Bitcoin a lifeline for sex workers, like ex-nurse making $1.3 million

So DiAngelo did what other sex workers do: She “platform hopped,” meaning that she brought her money to another bank. When they also flagged and closed her account, she moved on to the next. After being shut out of a third bank, DiAngelo says she turned exclusively to bitcoin for her online banking needs. 

“We will change, we will pivot, we’ll go to other platforms,” Knox said. “This is just a constant like jumping through hoops cycle.”

Later, in 2016, Coinbase closed her account and blocked her from making others. (Coinbase acknowledged to CNBC that its terms of service prohibit the use of its “commerce or retail services connected to adult content.”)

Mastercard confirmed the meeting with Evans, saying that the company “welcomes dialogue and different perspectives” about its policies and programs.

“I just kind of left it on the backburner and would collect it whenever people would pay me in it,” said Knox, who tells CNBC she still holds a good portion of her crypto stake. “I collected till about 2017 and then crypto went crazy. It was one of those things where I was like, ‘Oh, wow, this was an accidental great investment for me.'”

Beyond price volatility, trading in crypto often incurs extra fees.

“Buying the crypto to pay for [ads] was always fraught with all these hidden fees that these trading sites would be charging,” said San Francisco-based Maxine Doogan, who has been working as a prostitute for more than thirty years. 

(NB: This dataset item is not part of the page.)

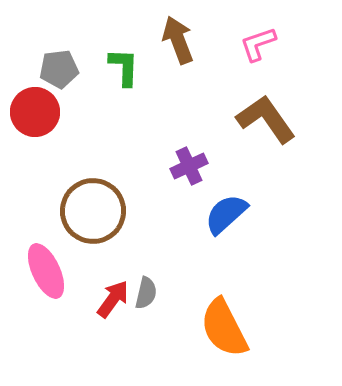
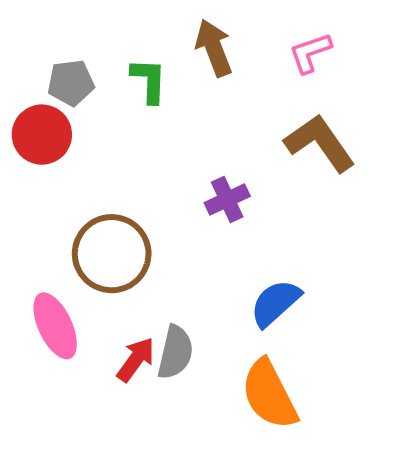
blue semicircle: (226, 214) -> (275, 303), moved
gray semicircle: (146, 293) -> (175, 352), size x1.4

Instead of using a traditional exchange like Coinbase, Doogan instead goes through a convoluted process that involves finding an intermediary via a trading site, and then depositing cash into that person’s bank account, trusting that they will then electronically transfer bitcoin into her crypto wallet. Some of these intermediaries will accept gift cards. Others ask sex workers to buy a regular “vanilla” credit card and send them the numbers, in hopes that they’ll follow through on the trade.

DiAngelo says that in the early days of crypto, she would use bitcoin ATMs at liquor stores and gas stations to deposit cash to buy bitcoin. These machines charge commissions above and beyond the cost of the transaction.

Another major problem relates to the rules that govern cryptocurrency exchanges. Many platforms like Coinbase require know-your-customer, or KYC compliance. In practice, that means having to connect an ID and bank account to the platform – a non-starter for many working in the industry. 

Because of this, some workers later find they can’t cash out the crypto they have earned for products or services rendered.

While there are tokens designed with privacy and anonymity in mind (zcash and monero, for example), the blockchain technology that underpins cryptocurrencies like bitcoin is transparent by design, leading some in the industry to worry that with the right tools and crypto know-how, friends, family, or the government technically have the ability to track their steps.

But Rae remains convinced that cryptocurrency is the future for the sex work industry.

“Cryptocurrency is our only option. I don’t feel like we’re going to survive under stricter and stricter rules from the banking industry,” said Rae.

“For people like me making millions of dollars, a thirty day notice from OnlyFans would be the end of us. Crypto really feels like it’s kinda it, otherwise we’re going to be controlled forever and who knows the kind of content they’re going to continue to ban. They can turn you off tomorrow.”